Monday, 5 March 2012

Sheila Nakitende | Ugandan Artist b.1983-Present

Sheila Nakitende, Ugandan Artist was born in the Kampala in 1983 - Her work below entitled, "Untitled, 2011" is up for auction next week - 13th March 2012 - This painting comes from a series of works Sheila created in 2011 to do with deconstruction and reconstruction. Breaking down the standard ideas normally associated with Contemporary African Art and moving away from commercial art for the tourists and into the world of Abstraction. 





Title: Street Queens

       Title: Mother & Child                            Title: Migration

These initial paintings in the series are more traditional and what is expected of an artist of East Africa, depicting women or girls at play or Mother and child scenarios. The most commonly seen icon of East Africa is that of women carrying jugs on their heads. Portraying woman as objects of desire, shown topless and dancing in the villages; lit only by the light of a full moon. The idea of the hard-working, down-trodden, exotic-African seems to be norm in Kampala but, as we can see, Sheila moves away from this iconography and campaigns in a new direction. Splitting up the elements of the rather dated visions of village life within the Continent and opting instead to highlight and focus in on an emerging African modernity. Sheila works her palette into a more up-to-date version of femininity in modern Africa with such wonderful optimism; one that discovers that woman are capable of intelligence; of greatness. Women working with mathematics, geometry, colour and flare. The possibilities of creating cities as architects, structural engineers and town planners. Sheila is creating a blueprint that is multi-coloured but serves as the building blocks for a brighter future, not only for women but for all Ugandans - The radical notion that women are now capable of creating their own future and even driving their own 4x4 vehicles must be something of a threat to more traditional Ugandans but the wave of change has arrived - the Airport Artists have flown and gone away and Sheila's paintings begin to display a new narrative in the East African artistic dialogue and we see women communicating in far more realistic and natural ways. Showing a different face in art, one which is multi-racial and highly cultural, the face of a truly modern Africa. These works sincerely celebrate the changing attitudes towards women but not through the eyes of the men but through the eyes of themselves with a new feminine confidence and self-belief.

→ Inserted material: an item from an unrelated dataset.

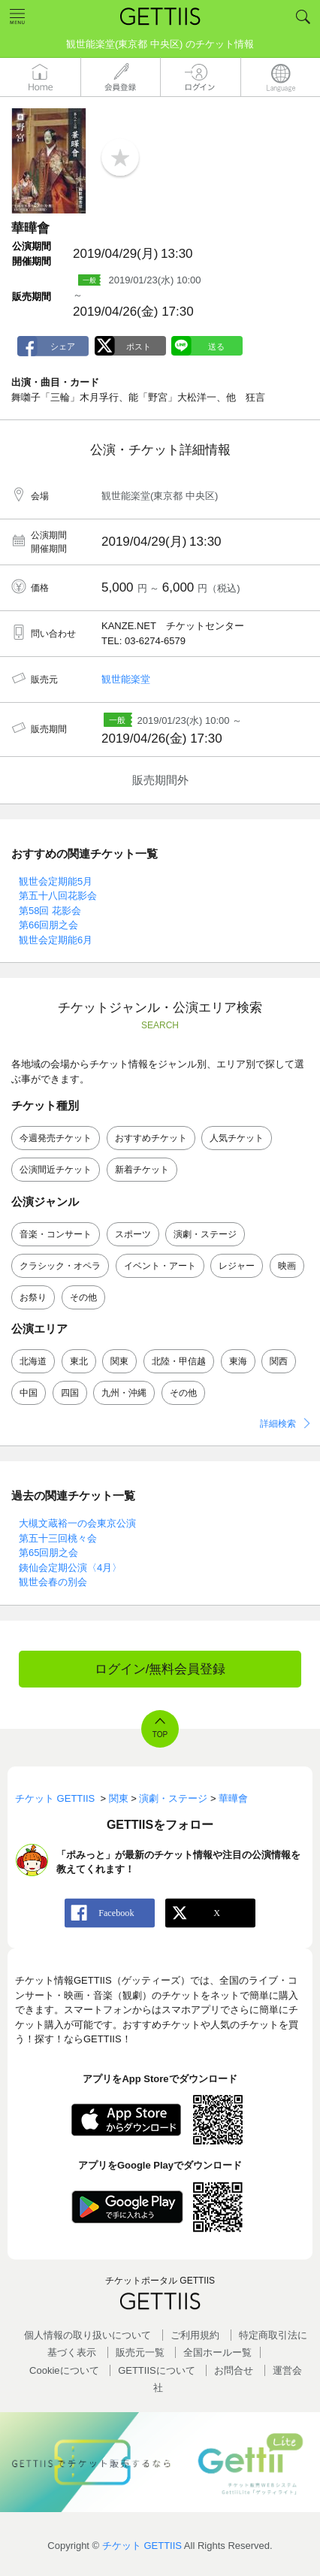 The height and width of the screenshot is (2576, 320). I want to click on 東海, so click(238, 1361).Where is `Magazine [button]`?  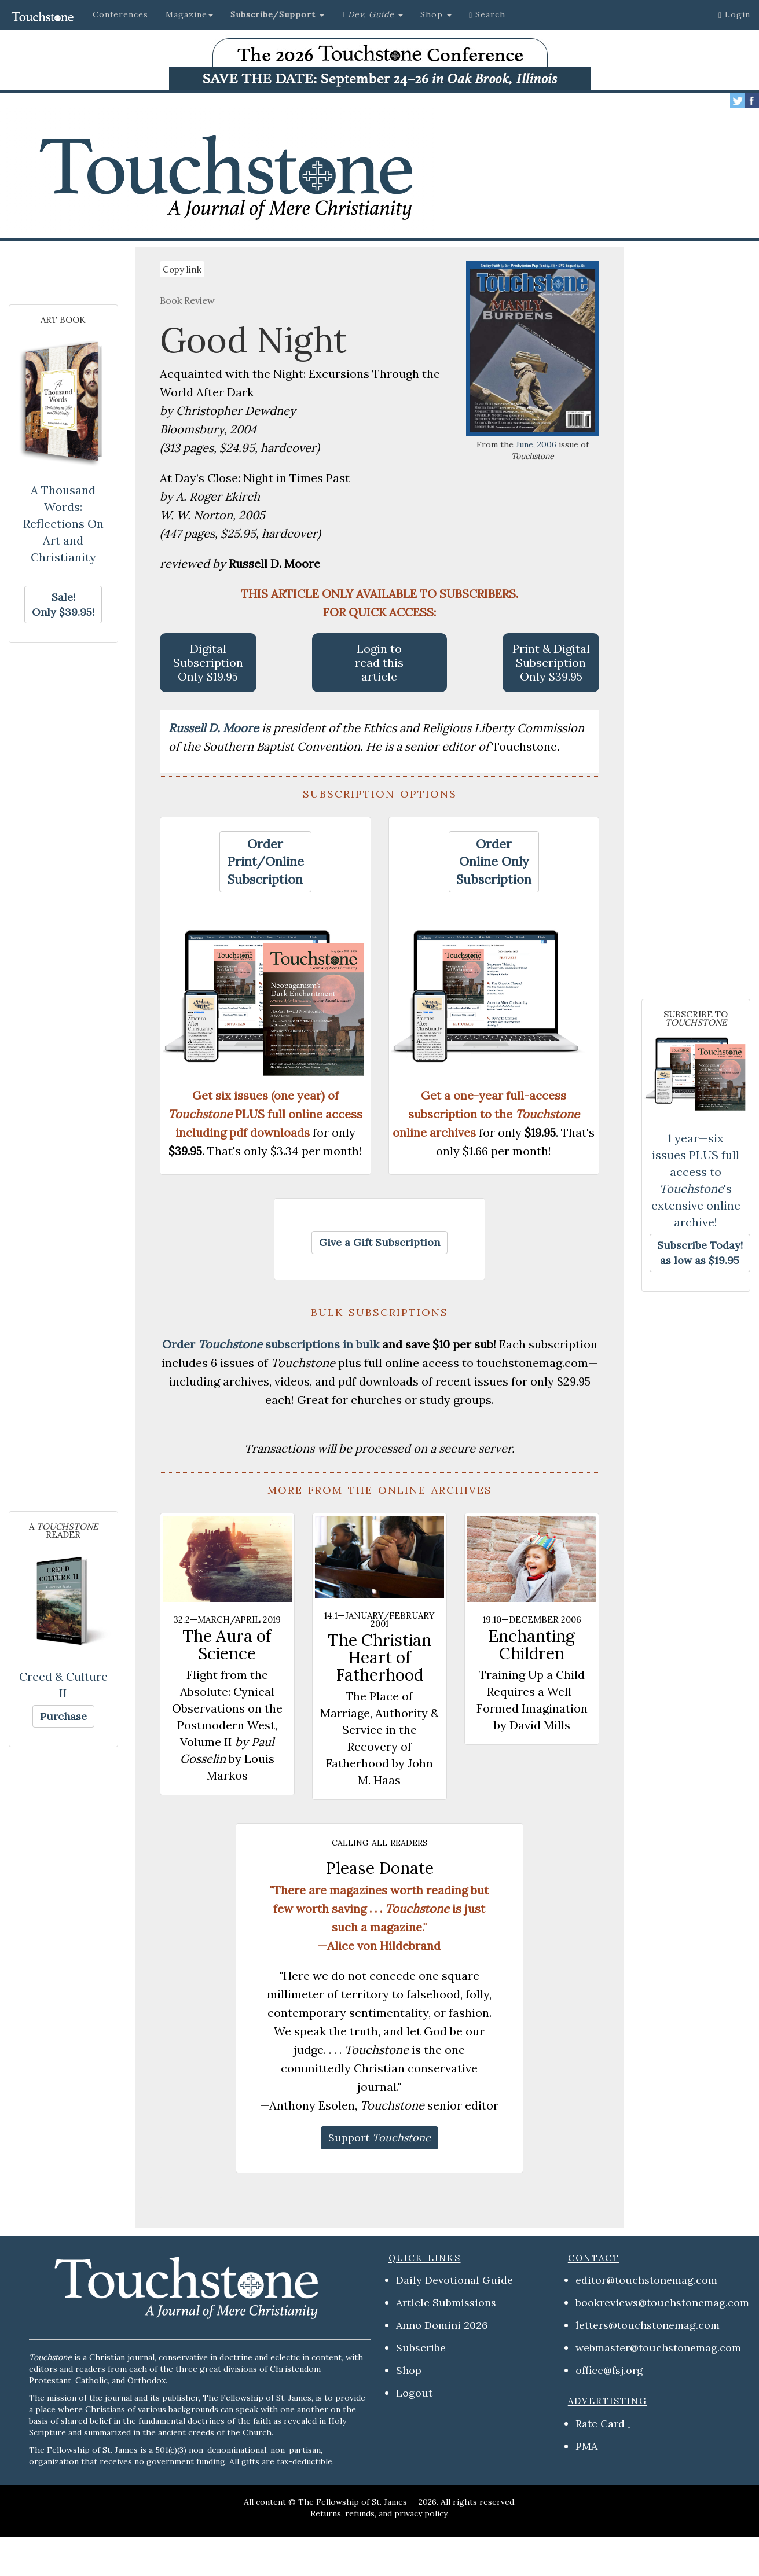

To understand the make up of a National Aesthetic or series of Aesthetics take a look at what wiki says:


The next series of paintings Sheila begins to shred away from the expected in search of a place to be heard on a far grander international arena. The initial hurdle is to speak the correct visual language in order to find a receptive audience. Sheila has certainly done her homework and in the subsequent paintings we see her give birth to artworks that can be defined as Ugandan Abstraction. She cleverly plays around with the standard visual language and with her colourful ribbons, breaks-down the unhealthy stereotypical accepted customs of the Ugandan artistic practitioners and in doing so she becomes a maverick artist in the process.








Title: First Class, Middle Class

The last four paintings in the series start to play with the mere suggestion of shape and form. Using the palette in a similar style to the Abstract Expressionists of the New York School of the 1960's, with the simple push and pull effect that expresses juxtaposed colourful metaphors. Defining a new era of art in a country so famed for disaster. The palette knife has been quietly used to encourage texture telling the audience to take the rough with the smooth and judge accordingly. The subtly in these works shows the artist to have a maturity that is beyond her years. Here we see a true artist wielding her paintbrush to her canvases, as a conductor would his baton to an orchestra. This is a fantastic body of work that will be spoken about in years to come. They will be seen as the works that are the break through in regards to modern femininity in East Africa and be amongst artworks that echo a sense of purpose and direction. They are sure to be apart of a series of extraordinary moments in Contemporary African History and fall in ranks of the other great female artists in East Africa, some of whom are presently enjoying an innovative global unveiling of respect for female African artists, living and working on the Continent.